**DATA FOR THE TASK:**

※

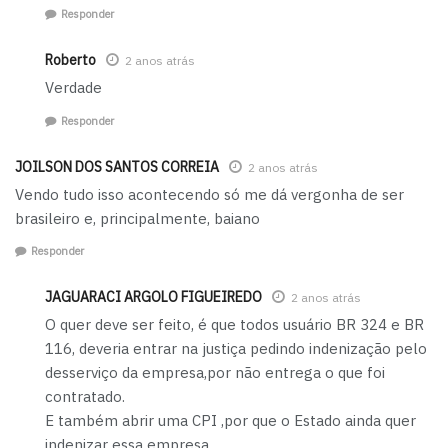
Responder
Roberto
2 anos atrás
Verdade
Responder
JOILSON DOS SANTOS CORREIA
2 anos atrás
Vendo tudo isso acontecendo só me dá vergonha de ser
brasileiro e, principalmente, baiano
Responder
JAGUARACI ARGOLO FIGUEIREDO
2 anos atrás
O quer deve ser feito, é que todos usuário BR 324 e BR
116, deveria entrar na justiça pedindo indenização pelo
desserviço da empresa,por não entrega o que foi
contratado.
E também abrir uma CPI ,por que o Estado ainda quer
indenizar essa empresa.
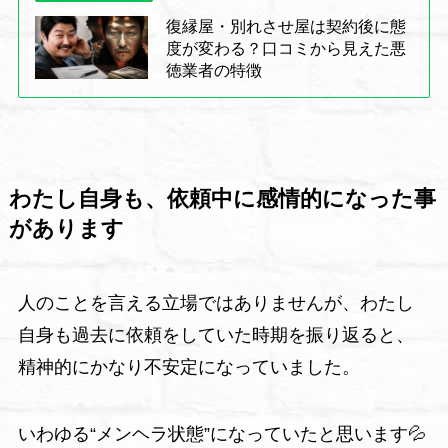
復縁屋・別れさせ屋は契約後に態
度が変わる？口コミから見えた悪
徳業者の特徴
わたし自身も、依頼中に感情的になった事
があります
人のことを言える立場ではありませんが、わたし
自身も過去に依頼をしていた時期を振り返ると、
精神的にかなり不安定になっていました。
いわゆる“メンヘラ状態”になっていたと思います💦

※

**ABOUT THIS EXERCISE:** The answer should consist of all the records, duplicated exactly, with no images included.

**FINISHED TASK:**
Responder
Roberto
2 anos atrás
Verdade
Responder
JOILSON DOS SANTOS CORREIA
2 anos atrás
Vendo tudo isso acontecendo só me dá vergonha de ser
brasileiro e, principalmente, baiano
Responder
JAGUARACI ARGOLO FIGUEIREDO
2 anos atrás
O quer deve ser feito, é que todos usuário BR 324 e BR
116, deveria entrar na justiça pedindo indenização pelo
desserviço da empresa,por não entrega o que foi
contratado.
E também abrir uma CPI ,por que o Estado ainda quer
indenizar essa empresa.
復縁屋・別れさせ屋は契約後に態
度が変わる？口コミから見えた悪
徳業者の特徴
わたし自身も、依頼中に感情的になった事
があります
人のことを言える立場ではありませんが、わたし
自身も過去に依頼をしていた時期を振り返ると、
精神的にかなり不安定になっていました。
いわゆる“メンヘラ状態”になっていたと思います💦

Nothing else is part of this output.